The young Greek Michaelis[61] was the principal witness at the inquest. He had slept through the heat until after five, when he went to the garage and found George Wilson sick in his office. Michaelis advised him to go to bed but Wilson refused. While his neighbour was trying to persuade him some noise broke out overhead.
“I've got my wife locked in up there[62],” explained Wilson calmly. “She's going to stay there till the day after tomorrow and then we're going to move away.”
Michaelis was astonished; they had been neighbours for four years and Wilson had never seemed capable of such a statement[63]. He was his wife's man and not his own.
So naturally Michaelis tried to find out what had happened, but Wilson wouldn't say a word. Michaelis took the opportunity to get away, intending to come back later. But he didn't.
A little after seven he was heard Mrs. Wilson's voice, loud and scolding, downstairs in the garage.
“Beat me!” he heard her cry. “Throw me down and beat me, you dirty little coward!”
A moment later she rushed out into the dusk, waving her hands and shouting; before he could move from his door the business was over[64].
The “death car” as the newspapers called it, didn't stop; it came out of the gathering darkness and then disappeared around the next bend. Michaelis wasn't even sure of its colour – somebody told the first policeman that it was yellow. Myrtle Wilson was lying dead. Her mouth was wide open.
We saw the three or four automobiles and the crowd when we were still some distance away.
“Wreck!” said Tom. “That's good. Wilson'll have a little business at last. We'll take a look, just a look.”
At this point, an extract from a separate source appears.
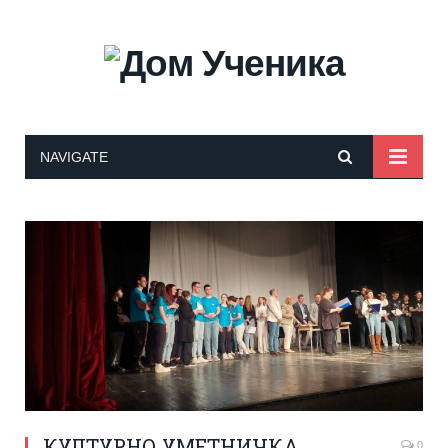
NAVIGATE
КУЛТУРНО УМЕТНИЧКА
0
Then he saw Myrtle's body.
“What happened – that's what I want to know!”
“Auto hit her. Instantly killed. She ran out in a road. Son-of-a-bitch didn't even stop the car.”
“I know what kind of car it was!”
Tom drove slowly until we were beyond the bend. In a little while I saw that the tears were overflowing down his face.
“The coward!” he whimpered. “He didn't even stop his car.”
The Buchanans' house floated suddenly toward us through the dark trees. Tom stopped beside the porch.
I hadn't gone twenty yards when I heard my name and Gatsby stepped from between two bushes into the path.
“What are you doing?” I inquired.
“Just standing here, old sport. Did you see any trouble on the road?” he asked after a minute.
“Yes.”
He hesitated.
“Was she killed?”
“Yes.”
“I thought so; I told Daisy I thought so. I got to West Egg by a side road,” he went on, “and left the car in my garage. I don't think anybody saw us but of course I can't be sure. Who was the woman?” he inquired.
“Her name was Wilson. Her husband owns the garage. How did it happen? Was Daisy driving?”
“Yes,” he said after a moment, “but of course I'll say I was. You see, when we left New York she was very nervous – and this woman rushed out… It all happened in a minute but it seemed to me that she wanted to speak to us, thought we were somebody she knew.”